Toau to Hilo: Day 18.5

Happy Halloween!

Out here in the spooky, kooky, North Pacific, we celebrated with our own brand of ghoulishly aquatic festivities.

The kids spent the last few days composing entries for an impromptu writing competition. Ghost stories galore, judged this evening on a sliding scale. Points were given for; originality (duh), dry humor (why bother with any other) correct use of obtuse punctuation (semicolons, hyphens, colons and other literary sprites that often elude the elementary school writer), scariness, structure, character development and so on.

Twenty smackeroos was the grand prize--to spend at Target in any way they want, once we have arrived in Hilo.

Fueled by capitalist greed and sibling rivalry, they wrote their little brains out for days, peeking over shoulders and staying up late, each trying to get an edge on the other.
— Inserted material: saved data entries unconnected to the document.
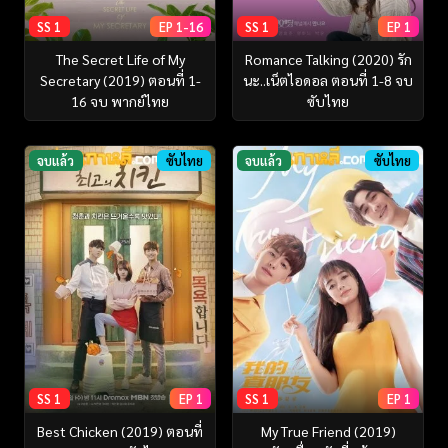
SS 1
EP 1-16
SS 1
EP 1
The Secret Life of My
Romance Talking (2020) รัก
Secretary (2019) ตอนที่ 1-
นะ..เน็ตไอดอล ตอนที่ 1-8 จบ
16 จบ พากย์ไทย
ซับไทย
จบแล้ว
ซับไทย
จบแล้ว
ซับไทย
SS 1
EP 1
SS 1
EP 1
Best Chicken (2019) ตอนที่
My True Friend (2019)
In the end, they both won--the stories were really equally wonderful and funny and scary and I wish I could print them but they were each ten pages long!
When we handed them their cash prizes, they were only the tiniest bit miserable that one had not emerged the obvious victor over the other.

The kids dressed up in costumes. Kai went as me, with long messy hair and sunglasses, donning my foul weather gear, Uggs and the ridiculous hat I always wear on night watch. Hunter went as our friend Terry Kennedy, complete with a white cotton moustache and a San Diego t-shirt.

She also dressed as 'Scary Mary" (who says you cant have two outfits), her version of "Mary" from Downtown Abbey-only "dead".

We ignored the enormous seas threatening to spoil our fun.

An extra reef or two in the sails and we stopped flying off the tops of one curling peak and smashing into the next. (The bone-jarring grind of a heavy beam sea gets old, really fast and we would like to be done with that now, thanks very much.)

We conjured what we could from the galley: bbq chicken pizzas were about the final bit of wizardry I will be able to muster out of our shrinking stores. From here on, im afraid, its Ramen and not much else. We are officially out of everything a person might actually WANT to eat. Of course, I have enough for us to survive for several more weeks if we had to... but there is a not much to say of the culinary pleasures gained form eating peanut butter off spoons or drinking re-hydrated skim milk.

We made a treasure hunt for the remarkably horrible Tahitian-brand candy we had stashed away for this Hallows Eve and Jon and I hid in our head so the kids had a door to knock on and "trick or treat!" as we handed out precious bags of real M+M's that had prior-to, been hiding in the ditch-kit.

It may not have been exactly up to par, when you're used to canvassing entire neighborhoods with empty pillowcases and filling them with a year's worth of loot, but for 350 miles offshore, it wasn't too bad.

(Last year, the kids trick-to-treated the boats anchored in the Magote in La Paz and ended up with all sorts of weird prizes (old prunes and spare batteries) from unsuspecting, crusty, cruisers.)

Then it was off to bed for mom, while the kids piled in their berth and watched a scary movie on the computer. Between his every 15 minute horizon checks, dad (on his first night watch) peeked in, and tickled toes, making sure things didn't get TOO scary.

Hokupa'a (North Star)
We were unable to post this until the wee hours of this morning--the seas are incredibly sloppy, the past 24 hours and simply sitting (that's a relative term, mere like yoga-posing, isometric, counterbalancing, in the vicinity of a seat) takes some Herculean effort.

As I finish this up, I am beginning my second watch of the night. It has been a long and not terribly comfortable one so far, with no moon and the boat careening around, but the good news is, the little meter we have on our navigation pod that tells our TTG (Time To Goal) which, on long passages reads >99 hours for what seems like eternity... now fluctuates (its based on your Speed Over Ground) between 48 and 56 hours! ( of 10AM Friday morning.)

A sliver of crescent moon is just now rising over our starboard rail-to be followed, shortly, by the sun, and whenever the looming black clouds ahead of me part, and I look carefully and low on the horizon, I can once again see the North Star.

279 miles to Hilo!

Note from Emily:
The photo on the right is from the Polynesian Voyaging Society's page about traditional maritime navigation. (Very interesting read!) The photo shows the North Star (at the top), as seen from approximately where Suki, Jon, Kai and Hunter are. At such latitudes, it appears about 20* above the horizon.

1 comment:

  1. Elephunk the TelepheeNovember 1, 2013 at 3:38 PM

    You're absolutely zipping along! ... even though the feeling must be more like sloshing about in an ill-tempered and semi-malfunctioning washing machine ... you are all phenomenal phenoms (which is much more than phoneless phonemes). Hilo Puravida Hawaii!!!